UCF postdoctoral researcher Jonathan Reyes uses high-speed cameras to characterize the patterns and distance traveled of droplets emitted from sneezing and coughing, including those that have been altered by candy or starch.

UCF Receives NSF RAPID Award to Develop Cough Drops to Help Control COVID-19

By: Robert H. Wells on

A team of University of Central Florida researchers is looking at changing people’s saliva to help manage the spread of COVID-19 as the nation gets ready to go back to work and school.

The team is doing this through a recently awarded National Science Foundation Rapid Response Research Award for $200,000 to explore reducing COVID-19 transmission by making saliva heavier and stickier using candy or corn starch to help sneeze and cough particles fall rather than float.

The approach could lead to creating something as simple as a cough drop or lozenge that people would pop in their mouths before going into the grocery store, work, or school.

“One way to kind of think about it is, for example, clouds are just little, tiny droplets that are suspended in the air for hours, and they just flow with the atmosphere,” says Mike Kinzel, an assistant professor in UCF’s Department of Mechanical and Aerospace Engineering who is the project’s principal investigator.

“However, these droplets collide to form larger droplets that just fall out of the air,” he says. “That’s kind of the process we’re trying to promote. We don’t want the droplets to blow around with the wind like a cloud, we want them to fall out of the sky like rain.”

A way to reduce transmission distance will be especially important as people return to work and school, where maintaining six feet of social distance may be difficult, says Kareem Ahmed, an assistant professor in the department and co-principal investigator.

“The six feet is great as a general guide, but then in a confined environment like our offices, grocery stores, public transit or hospitals, these droplets are going to interact with surfaces, HVAC systems or ventilations,” Ahmed says.

“So if we change the properties from the source, which is essentially our respiratory functions, whether it’s coughing, sneezing, speaking or breathing, then you’re simply going to reduce the amount that you’re producing, and hopefully bring the six feet to something shorter, where we can interact more,” Ahmed says.
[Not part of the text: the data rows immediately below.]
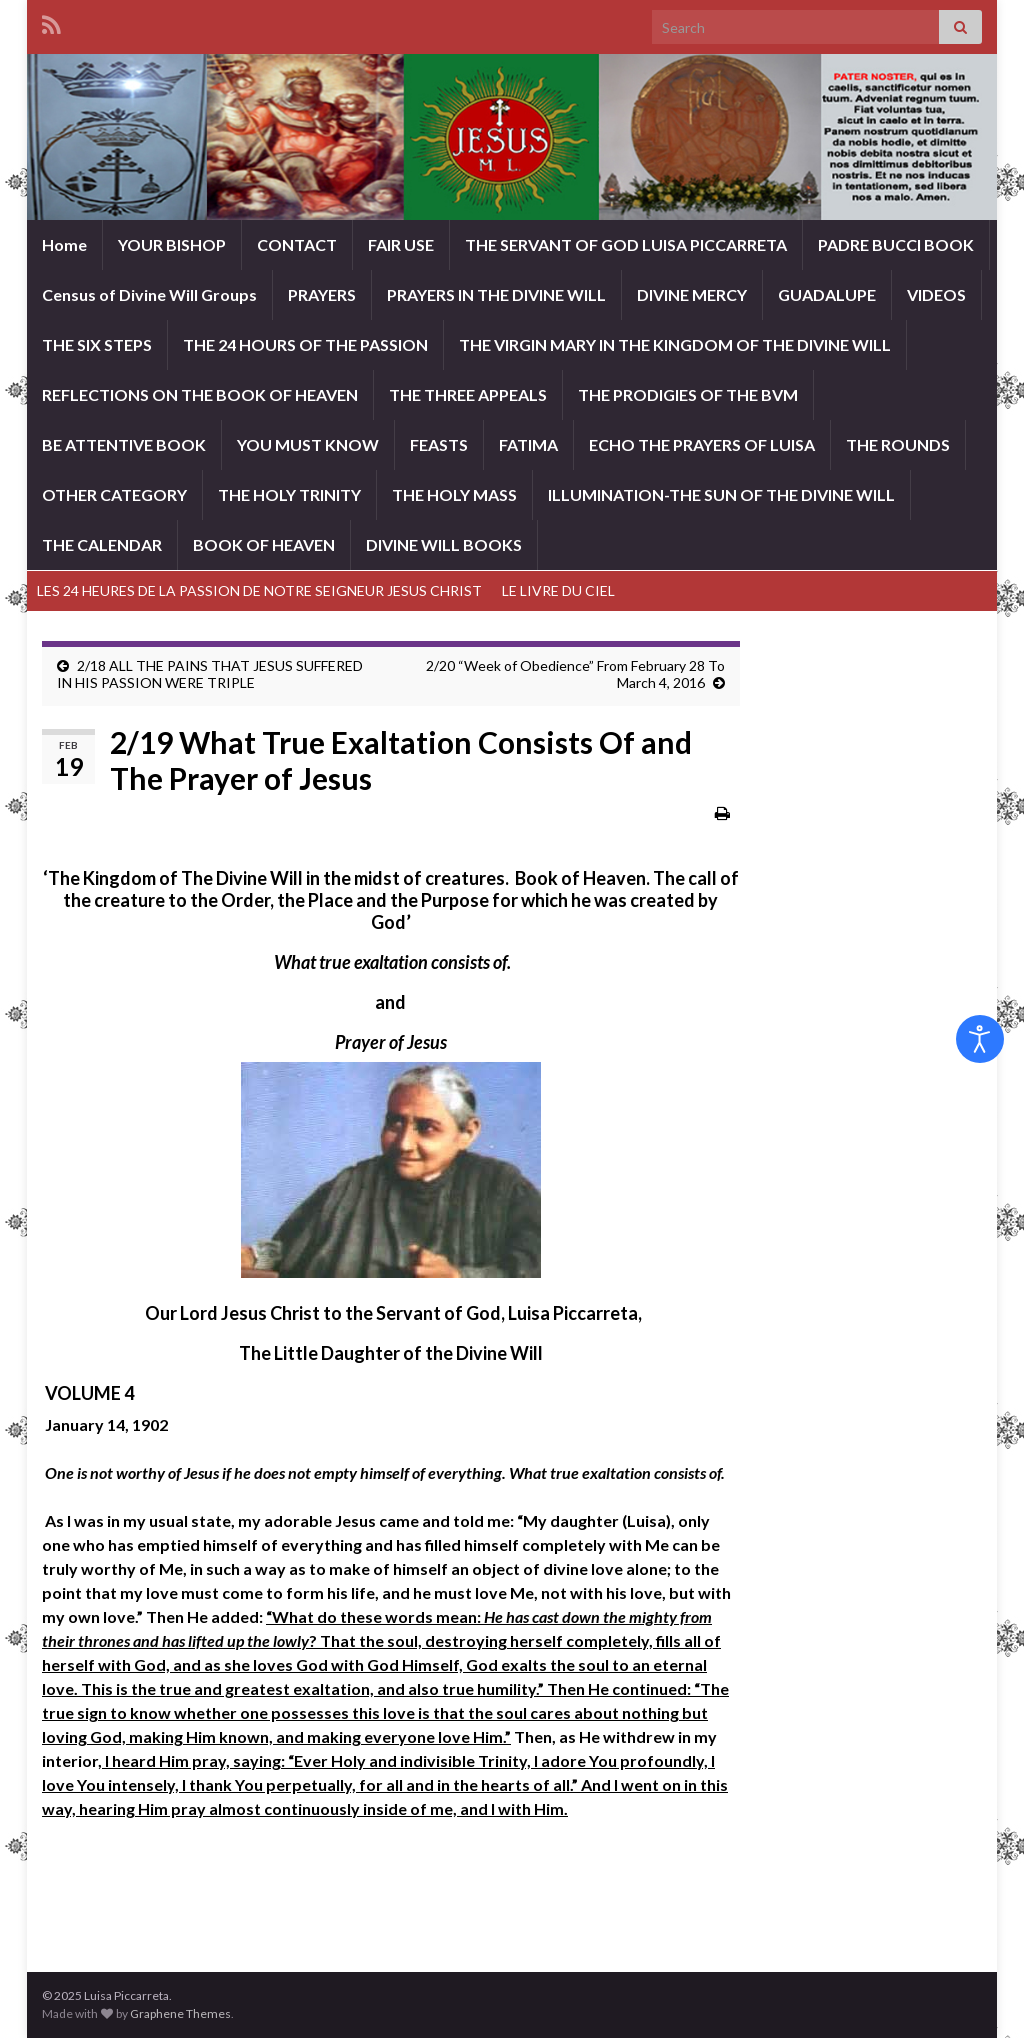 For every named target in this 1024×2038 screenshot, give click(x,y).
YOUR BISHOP (172, 244)
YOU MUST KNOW (308, 444)
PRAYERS (322, 294)
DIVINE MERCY (692, 294)
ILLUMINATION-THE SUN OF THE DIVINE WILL (721, 494)
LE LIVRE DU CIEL (558, 590)
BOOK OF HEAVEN (264, 544)
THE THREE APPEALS (468, 394)
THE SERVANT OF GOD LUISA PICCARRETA (626, 244)
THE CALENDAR (102, 544)
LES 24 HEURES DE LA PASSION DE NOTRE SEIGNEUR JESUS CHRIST (259, 590)
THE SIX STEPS (97, 344)
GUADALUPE (827, 294)
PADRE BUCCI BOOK (896, 244)
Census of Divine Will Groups (149, 294)
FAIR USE (401, 244)
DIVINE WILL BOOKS (444, 544)
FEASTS (439, 444)
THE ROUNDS (898, 444)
“Based on our early data, coupling a face mask with saliva mixed with corn starch will potentially have us go from six feet to two feet for social distancing,” he says.
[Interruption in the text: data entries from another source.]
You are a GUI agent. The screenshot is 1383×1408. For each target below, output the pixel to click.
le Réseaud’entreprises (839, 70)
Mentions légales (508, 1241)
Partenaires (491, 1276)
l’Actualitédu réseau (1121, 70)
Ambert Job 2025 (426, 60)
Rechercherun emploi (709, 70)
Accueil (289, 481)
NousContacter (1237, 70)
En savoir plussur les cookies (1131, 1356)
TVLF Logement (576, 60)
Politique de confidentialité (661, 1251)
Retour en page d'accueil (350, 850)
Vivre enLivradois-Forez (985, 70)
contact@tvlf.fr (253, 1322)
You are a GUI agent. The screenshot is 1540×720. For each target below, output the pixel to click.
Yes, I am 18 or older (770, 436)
Leading the analyses of the effort are postdoctoral researchers Douglas Hector Fontes in Kinzel’s lab and Jonathan Reyes in Ahmed’s lab.

Fontes is running numerical simulations to study how differences in viscosity, density, and surface tension impact droplet dispersal.

“Our preliminary results have shown a significant reduction in the duration of droplet suspension in the air by changing the properties of the saliva,” Fontes says.

Reyes is using high-speed cameras to characterize the patterns and distance traveled of droplets emitted from sneezing and coughing, including those that have been altered by candy or starch. He’s finding similar reductions.

“Our data have shown that altering the physical properties of the saliva shows great promise in reducing the exposure of a sneeze,” Reyes says. “Particulates travel shorter distances and fall faster.”

As part of the research, Reyes is also supplying the sneezing.

“If you know anyone who can sneeze on command, send them my way,” Reyes says.

The team is working closely with Jelena Catania, a doctor and expert in infectious diseases at UCF’s College of Medicine and the Orlando Veteran’s Administration Medical Center, for the implementation challenges, and Brent Craven, a researcher at the U.S. Food and Drug Administration, for the potential implementation.

Kinzel received his doctorate in aerospace engineering from The Pennsylvania State University and joined UCF in 2018. In addition to being a member of UCF’s Department of Mechanical and Aerospace engineering, a part of UCF’s College of Engineering and Computer Science, he also works with UCF’s Center for Advanced Turbomachinery and Energy Research.

Ahmed earned his doctoral degree in mechanical engineering from the State University of New York at Buffalo. He worked at Pratt & Whitney Military Engines and Old Dominion University prior to joining UCF’s Department of Mechanical and Aerospace Engineering in 2015. He is the director of UCF’s Propulsion and Energy Research Laboratory, a faculty member of UCF’s Center for Advanced Turbomachinery and Energy Research, an associate fellow of the American Institute of Aeronautics and Astronautics, a U.S. Air Force Research Lab Summer Faculty Fellow, and a member of UCF’s Renewable Energy and Chemical Transformation Cluster.